(GIVEN RECORDS)

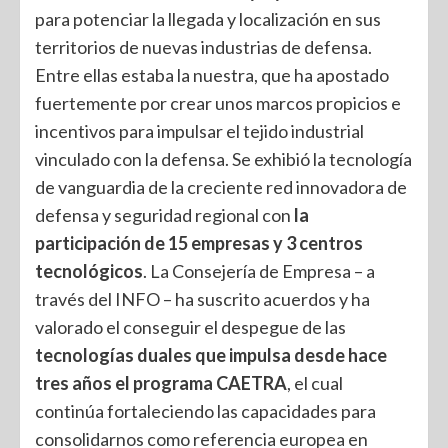
para potenciar la llegada y localización en sus
territorios de nuevas industrias de defensa.
Entre ellas estaba la nuestra, que ha apostado
fuertemente por crear unos marcos propicios e
incentivos para impulsar el tejido industrial
vinculado con la defensa. Se exhibió la tecnología
de vanguardia de la creciente red innovadora de
defensa y seguridad regional con
la
participación de 15 empresas y 3 centros
tecnológicos
. La Consejería de Empresa – a
través del INFO – ha suscrito acuerdos y ha
valorado el conseguir el despegue de las
tecnologías duales que impulsa desde hace
tres años el programa CAETRA
, el cual
continúa fortaleciendo las capacidades para
consolidarnos como referencia europea en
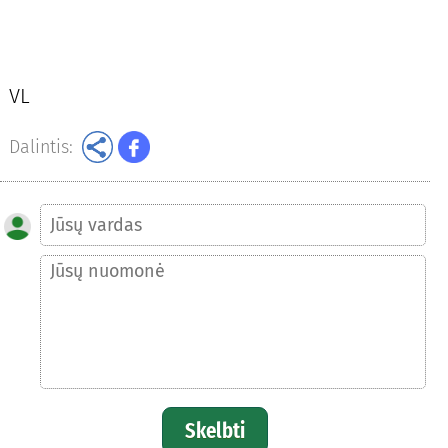
VL
Dalintis:
Skelbti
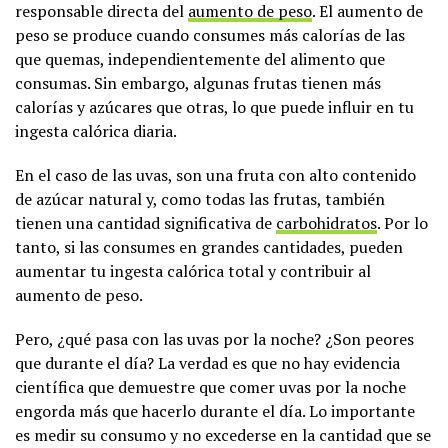
responsable directa del
aumento de peso
. El aumento de
peso se produce cuando consumes más calorías de las
que quemas, independientemente del alimento que
consumas. Sin embargo, algunas frutas tienen más
calorías y azúcares que otras, lo que puede influir en tu
ingesta calórica diaria.
En el caso de las uvas, son una fruta con alto contenido
de azúcar natural y, como todas las frutas, también
tienen una cantidad significativa de
carbohidratos
. Por lo
tanto, si las consumes en grandes cantidades, pueden
aumentar tu ingesta calórica total y contribuir al
aumento de peso.
Pero, ¿qué pasa con las uvas por la noche? ¿Son peores
que durante el día? La verdad es que no hay evidencia
científica que demuestre que comer uvas por la noche
engorda más que hacerlo durante el día. Lo importante
es medir su consumo y no excederse en la cantidad que se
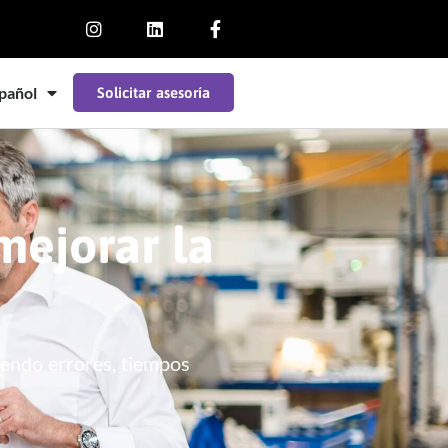
pañol
Solicitar asesoría
mejorar la
iendo errores, tiempos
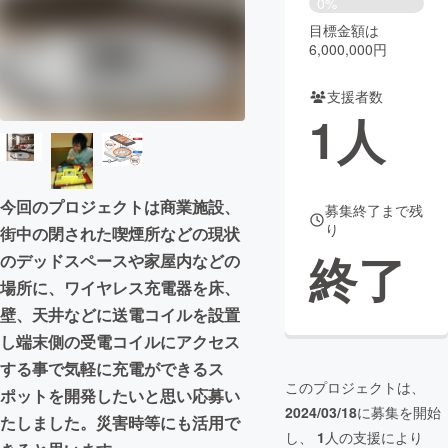
0%
目標金額は
まちづくり・地域活性化
6,000,000円
支援者数
CAMPFIRE for Social Good
CAMPFIRE Creation
1
人
CAMPFIREふるさと納税
machi-ya
コミュニティ
今回のプロジェクトは商業施設、
募集終了まで残
り
街中の閉された喫煙所などの現状
終了
のデッドスペースや家屋内などの
場所に、ワイヤレス充電器を床、
壁、天井などに送電コイルを設置
し端末側の受電コイルにアクセス
する事で気軽に充電ができるス
このプロジェクトは、
ポットを開発したいと思い応募い
2024/03/18
に募集を開始
たしました。災害時等にも活用で
し、
1
人の支援により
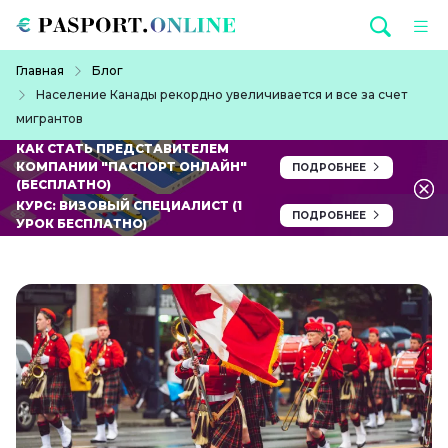
Перейти к основному содержанию
Строка навигации
Главная
Блог
Население Канады рекордно увеличивается и все за счет
мигрантов
КАК СТАТЬ ПРЕДСТАВИТЕЛЕМ
КОМПАНИИ "ПАСПОРТ ОНЛАЙН"
ПОДРОБНЕЕ
(БЕСПЛАТНО)
КУРС: ВИЗОВЫЙ СПЕЦИАЛИСТ (1
ПОДРОБНЕЕ
УРОК БЕСПЛАТНО)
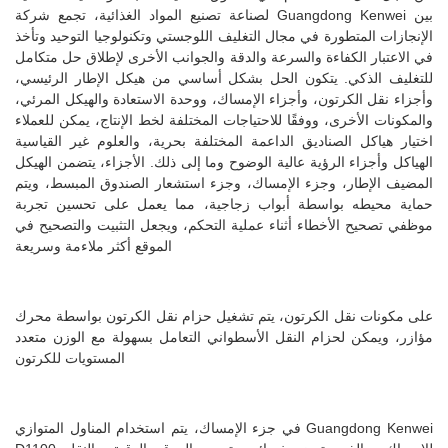
لصناعة تصنيع المواد الغذائية، تجمع شركة Guangdong Kenwei بين
الإنجازات المتطورة في مجال التغليف اللوجستي وتكنولوجيا التوحيد وتأخذ
في الاعتبار الكفاءة والسرعة والدقة والجوانب الأخرى لإطلاق حل متكامل
للتغليف الذكي. يتكون الحل بشكل أساسي من هيكل الإطار الرئيسي،
وأجزاء نقل الكرتون، وأجزاء الإمساك، ووحدة الاستعادة والهيكل المرئي،
والمكونات الأخرى، ووفقًا للاحتياجات المختلفة لخط الإنتاج، يمكن للعملاء
اختيار هياكل الصناديق الداعمة المختلفة بحرية، والعلوم غير القياسية
الهياكل وأجزاء الرؤية عالية الوضوح وما إلى ذلك. الأجزاء، يتضمن الهيكل
المضيف الإطار، وجزء الإمساك، وجزء استشعار الصندوق المبسط، ويتم
حماية محيطه بواسطة أبواب زجاجية، مما يعمل على تحسين تجربة
موظفي تصحيح الأخطاء أثناء عملية التحكم، ويجعل التثبيت والتصحيح في
الموقع أكثر ملاءمة وسريعة
على مكونات نقل الكرتون، يتم تشغيل حزام نقل الكرتون بواسطة محرك
مؤازر، ويمكن لحزام النقل الأسطواني التعامل بسهولة مع الوزن متعدد
المستويات للكرتون
في جزء الإمساك، يتم استخدام المناول المتوازي Guangdong Kenwei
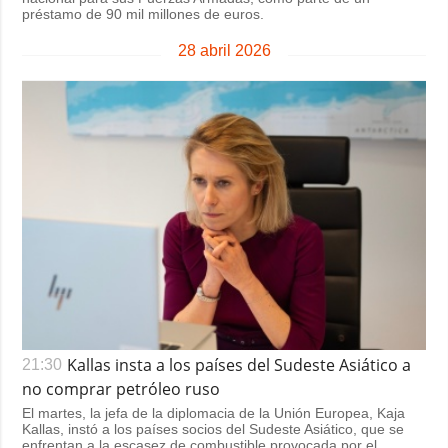
préstamo de 90 mil millones de euros.
28 abril 2026
Kallas insta a los países del Sudeste Asiático a
21:30
no comprar petróleo ruso
El martes, la jefa de la diplomacia de la Unión Europea, Kaja
Kallas, instó a los países socios del Sudeste Asiático, que se
enfrentan a la escasez de combustible provocada por el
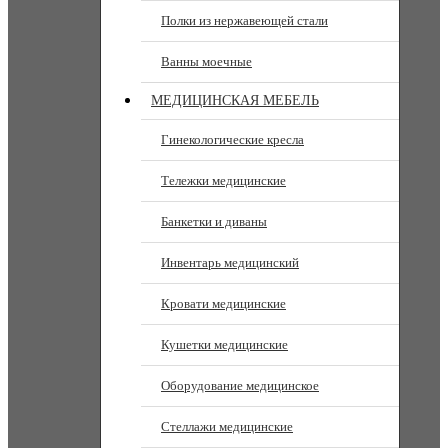
Полки из нержавеющей стали
Ванны моечные
МЕДИЦИНСКАЯ МЕБЕЛЬ
Гинекологические кресла
Тележки медицинские
Банкетки и диваны
Инвентарь медицинский
Кровати медицинские
Кушетки медицинские
Оборудование медицинское
Стеллажи медицинские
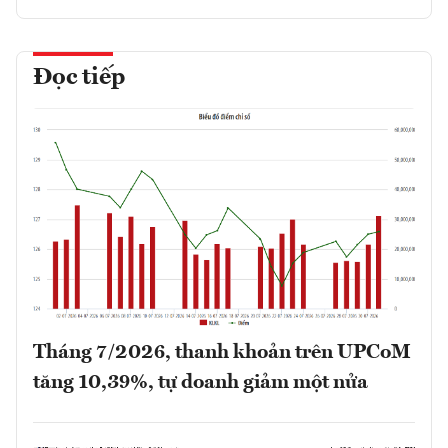
Đọc tiếp
Tháng 7/2026, thanh khoản trên UPCoM
tăng 10,39%, tự doanh giảm một nửa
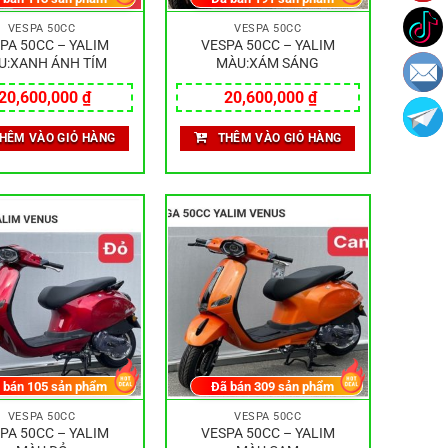
VESPA 50CC
VESPA 50CC
PA 50CC – YALIM
VESPA 50CC – YALIM
U:XANH ÁNH TÍM
MÀU:XÁM SÁNG
20,600,000
₫
20,600,000
₫
HÊM VÀO GIỎ HÀNG
THÊM VÀO GIỎ HÀNG
 bán
105
sản phẩm
Đã bán
309
sản phẩm
VESPA 50CC
VESPA 50CC
PA 50CC – YALIM
VESPA 50CC – YALIM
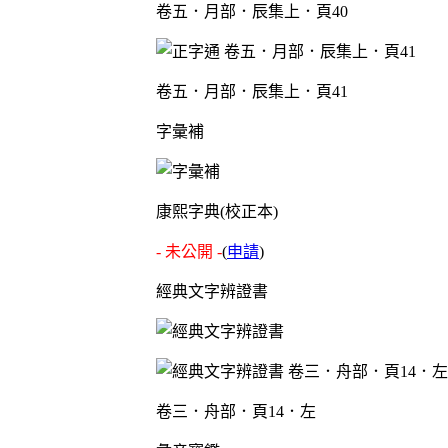
卷五．月部．辰集上．頁40
卷五．月部．辰集上．頁41
字彙補
康熙字典(校正本)
- 未公開 -
(
申請
)
經典文字辨證書
卷三．舟部．頁14．左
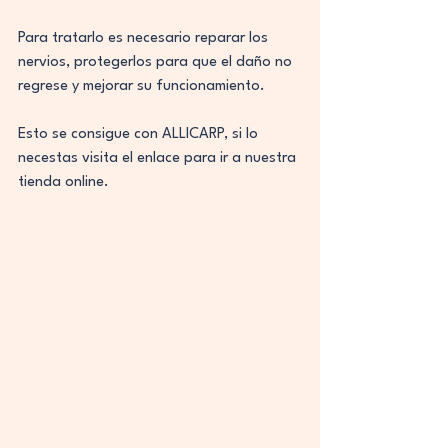
Para tratarlo es necesario reparar los 
nervios, protegerlos para que el daño no 
regrese y mejorar su funcionamiento.
Esto se consigue con ALLICARP, si lo 
necestas visita el enlace para ir a nuestra 
tienda online.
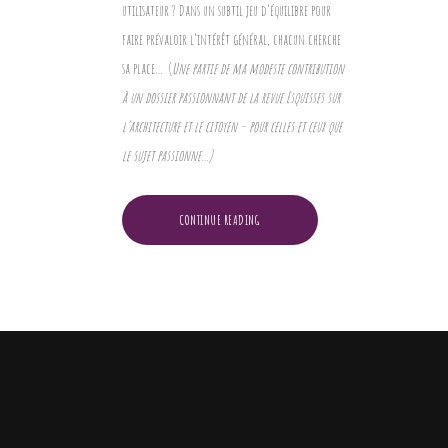
utilisateur ? Dans un subtil jeu d’équilibre pour
faire prévaloir l’intérêt général, chacun cherche
sa place…
(
Une partie de ma modeste contribution
à un dossier passionnant de la revue Esquisses sur
l’architecture et le citoyen – pour celles et ceux que
le sujet passionne…)
CONTINUE READING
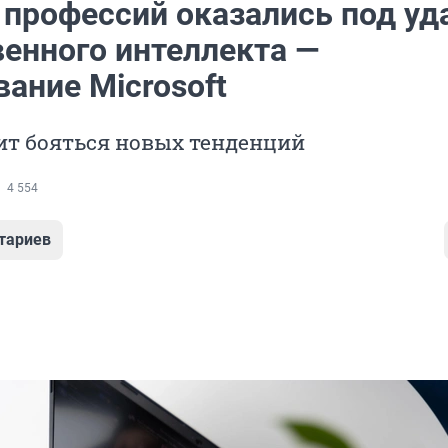
 профессий оказались под уд
венного интеллекта —
ание Microsoft
ит бояться новых тенденций
4 554
тариев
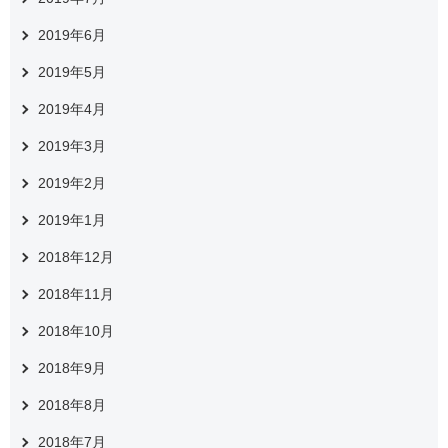
2019年6月
2019年5月
2019年4月
2019年3月
2019年2月
2019年1月
2018年12月
2018年11月
2018年10月
2018年9月
2018年8月
2018年7月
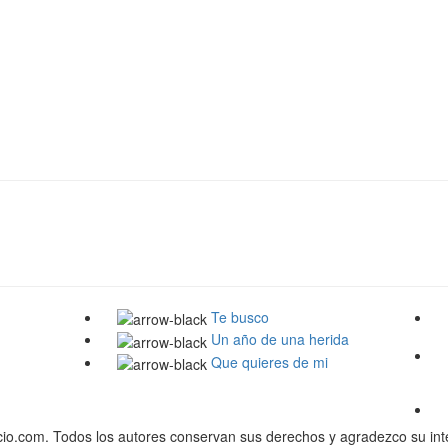
Te busco
Un año de una herida
Que quieres de mi
o.com. Todos los autores conservan sus derechos y agradezco su inte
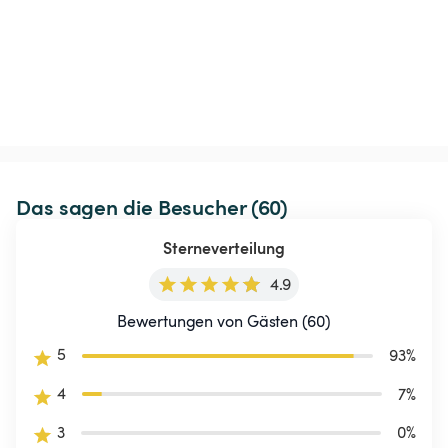
Das sagen die Besucher (60)
Sterneverteilung
4.9
Bewertungen von Gästen (60)
5
93
%
4
7
%
3
0
%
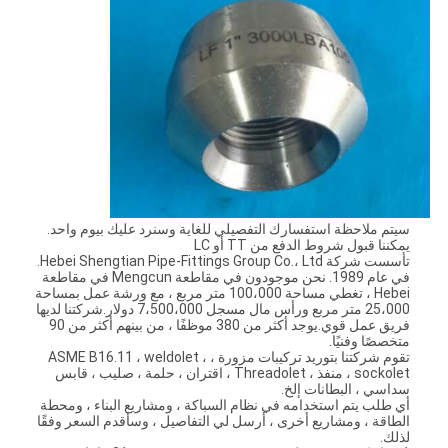
سيتم ملاحظة استفسارك التفصيلي للغاية وسنرد عليك بيوم واحد.
يمكننا قبول شروط الدفع من TT أو LC
تأسست شركة Hebei Shengtian Pipe-Fittings Group Co.، Ltd.
في عام 1989. نحن موجودون في مقاطعة Mengcun في مقاطعة
Hebei ، تغطي مساحة 100،000 متر مربع ، مع ورشة عمل بمساحة
25،000 متر مربع ورأس مال مسجل 7،500،000 دولار.شركتنا لديها
فريق عمل قوي.يوجد أكثر من 380 موظفًا ، من بينهم أكثر من 90
متخصصًا وفنيًا.
تقوم شركتنا بتوريد تركيبات مزورة ، ASME B16.11 ، weldolet ،
sockolet ، منفذ ، Threadolet ، اقتران ، حلمة ، صليب ، قابس
سداسي ، البطانات إلخ.
أي طلب يتم استخدامه في نظام السباكة ، ومشاريع البناء ، ومحطة
الطاقة ، ومشاريع أخرى ، أرسل لي التفاصيل ، وسأقدم السعر وفقًا
لذلك.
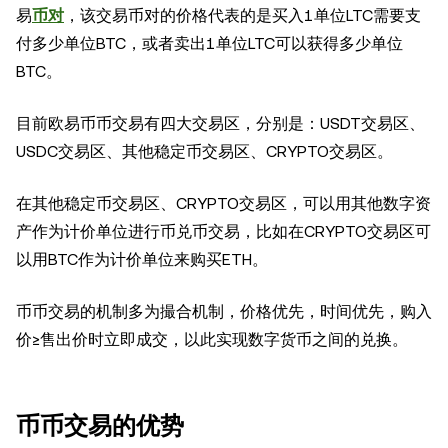
易
币对
，该交易币对的价格代表的是买入1单位LTC需要支
付多少单位BTC，或者卖出1单位LTC可以获得多少单位
BTC。
目前欧易币币交易有四大交易区，分别是：USDT交易区、
USDC交易区、其他稳定币交易区、CRYPTO交易区。
在其他稳定币交易区、CRYPTO交易区，可以用其他数字资
产作为计价单位进行币兑币交易，比如在CRYPTO交易区可
以用BTC作为计价单位来购买ETH。
币币交易的机制多为撮合机制，价格优先，时间优先，购入
价≥售出价时立即成交，以此实现数字货币之间的兑换。
币币交易的优势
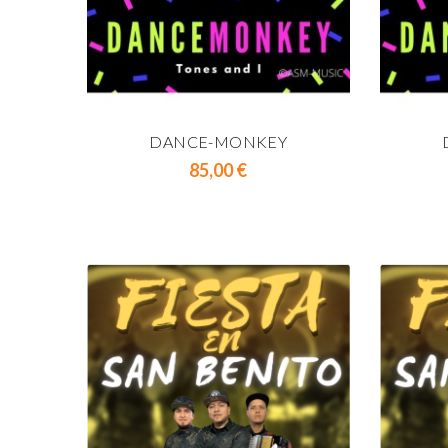
DANCE-MONKEY
Prix
85,00 €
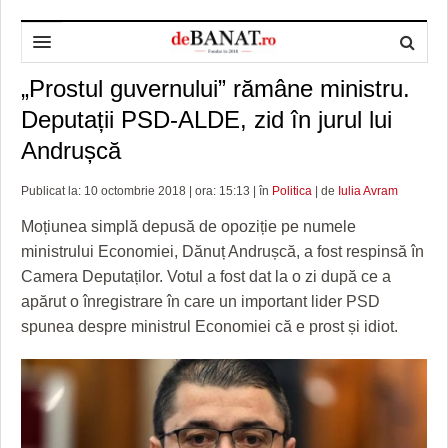
„Prostul guvernului” rămâne ministru.
HOME
Deputații PSD-ALDE, zid în jurul lui
ADMINISTRAȚIE
DESPRE NOI
Andrușcă
POLITICĂ
REDACȚIA DEBANAT
PRIMĂRIA TIMIŞOARA
Publicat la: 10 octombrie 2018 | ora: 15:13 | în
Politica
| de
Iulia Avram
SPORT
POLITICA DE COOKIES
CONSILIUL JUDEŢEAN TIMIŞ
POLITICA
Moțiunea simplă depusă de opoziție pe numele
OPINII
POLITICA DE CONFIDENȚIALITATE
PREFECTURA TIMIŞ
POLI TIMISOARA
ministrului Economiei, Dănuț Andrușcă, a fost respinsă în
Camera Deputaților. Votul a fost dat la o zi după ce a
TIMP LIBER ȘI CULTURĂ
FOTBAL JUDETEAN
DOSARELE DEBANAT
apărut o înregistrare în care un important lider PSD
spunea despre ministrul Economiei că e prost și idiot.
ECONOMIC
ALTE SPORTURI
ETICA LUCIDITĂȚII ASISTATE
TIMP LIBER
SĂNĂTATE
JURNAL DE CAMPANIE
ULTRAMARIN VA RECOMANDA
AFACERI
MAI MULTE
ZÂMBETE AMARE
CULTURA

(End GIVEN RECORDS)

PROBLEM TO SOLVE.
Apply a filter for "أكثر" to the data above, then copy each line that matches.

EXPECTED ANSWER.
الموقع أكثر ملاءمة وسريعة
فريق عمل قوي.يوجد أكثر من 380 موظفًا ، من بينهم أكثر من 90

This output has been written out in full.